Effort Levels in Practice: I Benchmarked low Through max on Real Tasks

#ai #typescript #tutorial #productivity

The current Claude models give you an effort knob with five settings: low, medium, high, xhigh, max. The docs tell you what each is for. I wanted numbers, so I ran the same three real tasks across all five levels and measured tokens, latency, and quality. The results changed how I set effort, and one of them surprised me. Here is the data and what I do with it now.

What effort controls

Effort is not just "how much the model thinks." It controls overall token spend: how much it thinks and how it acts. Lower effort means fewer, more consolidated tool calls, less preamble, terser output. Higher effort means more exploration before answering. The default is high if you omit it.

const response = await client.messages.create({
  model: "claude-opus-4-8",
  max_tokens: 16000,
  thinking: { type: "adaptive" },
  output_config: { effort: "medium" }, // the knob
  messages,
});

The three tasks

I picked tasks that span the range of what I actually do:

Classification: label a contract finding as low/medium/high/critical. Short, scoped.
Code generation: write a TypeScript function with edge-case handling. Medium difficulty.
Multi-step audit: analyze a 200-line contract for vulnerabilities across functions. Hard, agentic.

I ran each at all five effort levels, three times, and averaged. I scored quality against a known-correct answer for tasks 1 and 3, and by manual review for task 2.

The results

Task 1, classification. Quality was flat across every effort level. The right label is the right label, and the model nailed it at low just as well as at max. But token usage climbed steeply: max used roughly 8x the tokens of low for an identical answer. Latency tracked tokens.

The lesson: for genuinely simple, scoped tasks, high effort is pure waste. I set classification to low.

Task 2, code generation. Quality improved from low to high, then plateaued. At low the model sometimes skipped an edge case. At high it caught them. xhigh and max produced essentially the same code as high but spent more tokens getting there. Sweet spot: high.
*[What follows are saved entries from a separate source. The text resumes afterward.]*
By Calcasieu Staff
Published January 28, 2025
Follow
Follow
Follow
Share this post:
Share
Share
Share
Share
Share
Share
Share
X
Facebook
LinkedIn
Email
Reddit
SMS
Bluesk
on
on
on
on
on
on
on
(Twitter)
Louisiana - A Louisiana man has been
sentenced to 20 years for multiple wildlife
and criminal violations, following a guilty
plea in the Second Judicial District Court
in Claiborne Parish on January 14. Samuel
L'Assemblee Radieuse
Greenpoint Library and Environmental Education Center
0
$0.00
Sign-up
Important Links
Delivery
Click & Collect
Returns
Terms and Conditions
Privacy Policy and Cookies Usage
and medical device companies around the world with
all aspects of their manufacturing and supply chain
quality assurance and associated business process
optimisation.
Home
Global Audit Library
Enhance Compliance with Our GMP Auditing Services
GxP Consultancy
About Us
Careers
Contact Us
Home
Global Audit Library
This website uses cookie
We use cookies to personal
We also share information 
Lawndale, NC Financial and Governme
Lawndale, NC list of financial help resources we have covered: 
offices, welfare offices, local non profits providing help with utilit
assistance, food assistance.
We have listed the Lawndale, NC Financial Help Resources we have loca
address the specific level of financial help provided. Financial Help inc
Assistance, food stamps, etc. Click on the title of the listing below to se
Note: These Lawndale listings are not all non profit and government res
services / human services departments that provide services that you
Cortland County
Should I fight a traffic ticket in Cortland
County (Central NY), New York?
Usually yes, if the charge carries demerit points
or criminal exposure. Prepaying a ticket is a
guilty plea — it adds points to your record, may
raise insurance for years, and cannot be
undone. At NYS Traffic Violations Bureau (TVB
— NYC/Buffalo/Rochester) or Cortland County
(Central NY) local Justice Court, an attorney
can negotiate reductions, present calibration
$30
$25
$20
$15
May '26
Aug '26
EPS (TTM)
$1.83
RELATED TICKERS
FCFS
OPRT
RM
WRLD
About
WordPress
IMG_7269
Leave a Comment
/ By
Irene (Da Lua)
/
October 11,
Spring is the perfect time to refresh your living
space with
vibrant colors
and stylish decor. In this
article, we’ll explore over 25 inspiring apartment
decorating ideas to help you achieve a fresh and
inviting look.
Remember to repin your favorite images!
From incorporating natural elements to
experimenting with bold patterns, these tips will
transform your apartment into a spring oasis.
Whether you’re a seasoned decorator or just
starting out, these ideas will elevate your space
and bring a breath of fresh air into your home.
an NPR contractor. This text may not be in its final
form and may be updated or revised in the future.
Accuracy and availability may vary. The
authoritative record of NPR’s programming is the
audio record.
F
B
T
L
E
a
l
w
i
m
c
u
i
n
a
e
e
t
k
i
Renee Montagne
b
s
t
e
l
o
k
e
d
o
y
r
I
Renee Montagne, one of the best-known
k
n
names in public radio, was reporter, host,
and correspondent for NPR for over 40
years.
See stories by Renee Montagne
Task 3, the multi-step audit. This is the one that surprised me. I expected token usage to climb monotonically with effort, like task 1. Instead, total tokens were lower at xhigh than at medium for this task. At medium, the model explored less per step, took more turns, hit some dead ends, and re-derived things. At xhigh, it planned better up front and finished in fewer turns. Higher per-step effort, fewer steps, lower total cost. And the quality was clearly best at xhigh.

The counterintuitive bit

I had been treating effort as a cost dial: turn it up, pay more. For one-shot tasks, that holds. For multi-step agentic work, it does not. Higher effort can reduce total cost because better planning means fewer wasted turns. The relationship is not monotonic once a feedback loop is involved.
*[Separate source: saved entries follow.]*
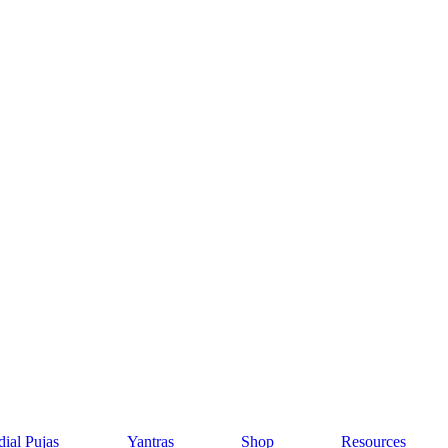
ial Pujas
Yantras
Shop
Resources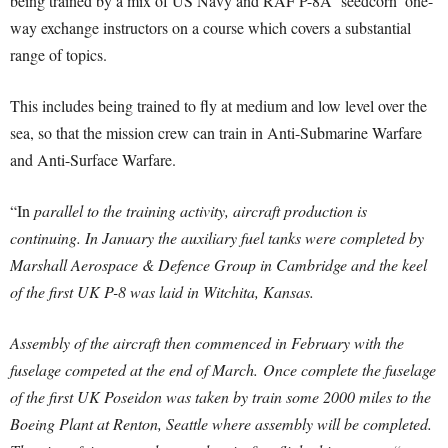
being trained by a mix of US Navy and RAF P-8A ‘seedcorn’ one-
way exchange instructors on a course which covers a substantial
range of topics.
This includes being trained to fly at medium and low level over the
sea, so that the mission crew can train in Anti-Submarine Warfare
and Anti-Surface Warfare.
“In
parallel to the training activity, aircraft production is
continuing. In January the auxiliary fuel tanks were completed by
Marshall Aerospace & Defence Group in Cambridge and the keel
of the first UK P-8 was laid in Witchita, Kansas.
Assembly of the aircraft then commenced in February with the
fuselage competed at the end of March.
Once complete the fuselage
of the first UK Poseidon was taken by train some 2000 miles to the
Boeing Plant at Renton, Seattle where assembly will be completed.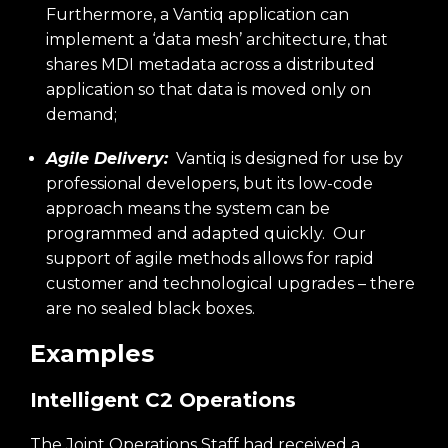
Furthermore, a Vantiq application can
implement a ‘data mesh’ architecture, that
shares MDI metadata across a distributed
application so that data is moved only on
demand;
Agile Delivery:
Vantiq is designed for use by
professional developers, but its low-code
approach means the system can be
programmed and adapted quickly. Our
support of agile methods allows for rapid
customer and technological upgrades – there
are no sealed black boxes.
Examples
Intelligent C2 Operations
The Joint Operations Staff had received a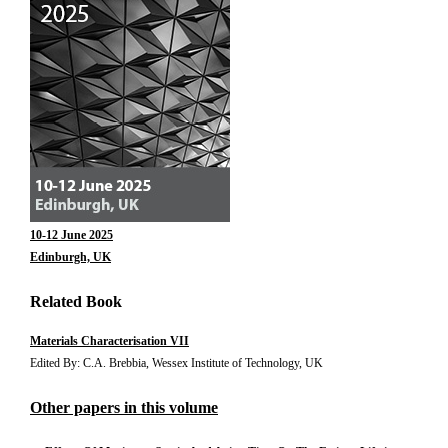
10-12 June 2025
Edinburgh, UK
Related Book
Materials Characterisation VII
Edited By: C.A. Brebbia, Wessex Institute of Technology, UK
Other papers in this volume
That matches what Anthropic says about the agentic-coding default being xhigh. I had read it as "they want the best quality regardless of cost." After the benchmark, I read it as "for agentic work, xhigh is often cheaper and better." Both, really.

How I set effort now

A per-call-site decision, not a global default:

Task type	Effort	Why
Classification, routing, extraction	`low`	Quality flat, tokens scale, no reason to pay
Single-shot code or content	`high`	Quality plateaus here; higher is waste
Agentic loops, multi-step audits	`xhigh`	Better planning, fewer turns, often cheaper
Correctness over everything, rare	`max`	Only when a wrong answer costs more than the tokens

Run your own

My numbers are for my tasks. Yours will differ. The point is not to copy my table; it is to stop guessing. Pick three representative tasks, run them across the five levels, and measure tokens and quality. It took me an afternoon and saved me from two wrong defaults: paying high effort for classification (waste) and being scared of high effort on agentic work (wrong, it was cheaper).

The knob is cheap to test and expensive to leave on the wrong setting. Measure it once.